Luigi, cependant, avait poussé son chevalet dans un coin, voyant qu’il ne pourrait finir l’oreille, ce jour-là. Il prit son chapeau, il vint toucher la jeune fille à l’épaule, pour l’avertir qu’il partait. Et elle l’accompagna jusque sur le palier, elle tira elle-même la porte sur eux ; mais ils se firent leurs adieux si bruyamment, qu’on entendit un léger cri de Clorinde, qui se perdit dans un rire étouffé. Quand elle rentra, elle dit :

— Je vais me déshabiller, à moins que parrain ne veuille m’emmener comme ça au Palais-Royal.
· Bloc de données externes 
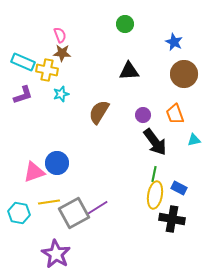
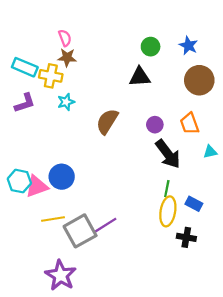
green circle: (125, 24) -> (151, 47), moved
cyan hexagon: (19, 213) -> (19, 181), moved
black cross: (172, 219) -> (186, 237), size x0.7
Et ils s’égayèrent tous les trois, à cette idée. Le crépuscule était tombé. Quand Rougon se retira, Clorinde descendit avec lui, laissant M. de Plouguern seul un instant, le temps de passer une robe. Il faisait déjà tout noir dans l’escalier. Elle marchait la première, sans dire un mot, si lentement, qu’il sentait le frôlement de sa tunique de gaze sur ses genoux. Puis, arrivée devant la porte de la chambre, elle entra ; elle fit deux pas, avant de se retourner. Lui, l’avait suivie. Là, les deux fenêtres éclairaient d’une poussière blanche le lit défait, la cuvette oubliée, le chat toujours endormi sur le paquet de vêtements.

— Vous ne m’en voulez pas ? répéta-t-elle à voix presque basse, en lui tendant les mains.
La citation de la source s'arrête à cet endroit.